Use GPU Sharing on GPU-HPN Nodes-Container Compute Service(ACS)-阿里云帮助中心

Alibaba Cloud Container Compute Service (ACS) supports GPU sharing on GPU-HPN nodes, which allows multiple pods to run on a single GPU device. Instead of dedicating an entire GPU to each workload, pods can request fractional GPU resources—such as a percentage of computing power and memory. GPU sharing also supports flexible resource requests and limits to accommodate various isolation and sharing needs.

Important

GPU sharing is available only in ACS clusters. This feature is in public preview in the Ulanqab and Shanghai Finance Cloud regions. To use it in other regions, submit a ticket.

Limitations

Note the following constraints:

GPU sharing provides fine-grained resource allocation within a single GPU. It does not support aggregated requests across multiple GPUs—for example, requesting 0.5 of the computing power from two different GPUs simultaneously.
The GPU sharing module manages the driver version for all pods that use GPU sharing. A driver version cannot be specified for an individual pod.
Each pod can have at most one container that uses GPU shared resources (typically the main container). Sidecar containers can only request CPU and memory.
A container cannot request both exclusive GPU resources (nvidia.com/gpu) and GPU shared resources (alibabacloud.com/gpu-core.percentage, alibabacloud.com/gpu-memory.percentage).

How it works

Pods do not access a GPU device directly. Instead, they interact with it through the GPU sharing module, which consists of two components:

Proxy module: Integrated into the pod by default. Intercepts API calls related to the GPU device and forwards them to the resource management module.
Resource management module: Runs GPU instructions on the actual GPU device and enforces resource limits based on the pod's resource description.

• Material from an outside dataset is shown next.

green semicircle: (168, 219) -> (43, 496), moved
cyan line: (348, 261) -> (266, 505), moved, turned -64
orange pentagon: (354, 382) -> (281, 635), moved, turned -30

When GPU sharing is enabled, the resource management module automatically reserves some CPU and memory on the node. For details on reserved amounts, see Node configuration.

Pod states and QoS

Similar to OS process management, the GPU sharing module assigns each pod one of three states:

Hibernation: The pod has no GPU demand (initial state when a pod starts).
Ready: The pod is waiting for GPU resources to be allocated.
Running: The pod is actively using GPU resources.

When multiple pods compete for GPU resources simultaneously, the GPU sharing module uses Quality of Service (QoS) policies—queuing and preemption—to manage allocation.

Queuing policy (share-pool model only)

Pods in the ready state are queued using First In, First Out (FIFO). The pod that entered the ready state first receives resources first. If resources are insufficient, the preemption policy is triggered.

Preemption policy (share-pool model only)

When a pod in the ready queue cannot get resources, the GPU sharing module attempts to preempt a running pod using the following criteria:

Policy	Description
Filter	A running pod is eligible for preemption only if it has continuously occupied GPU resources for longer than `podMaxDurationMinutes` (default: 2 hours).
Scoring	Among eligible pods, those that have held GPU resources longer are preempted first.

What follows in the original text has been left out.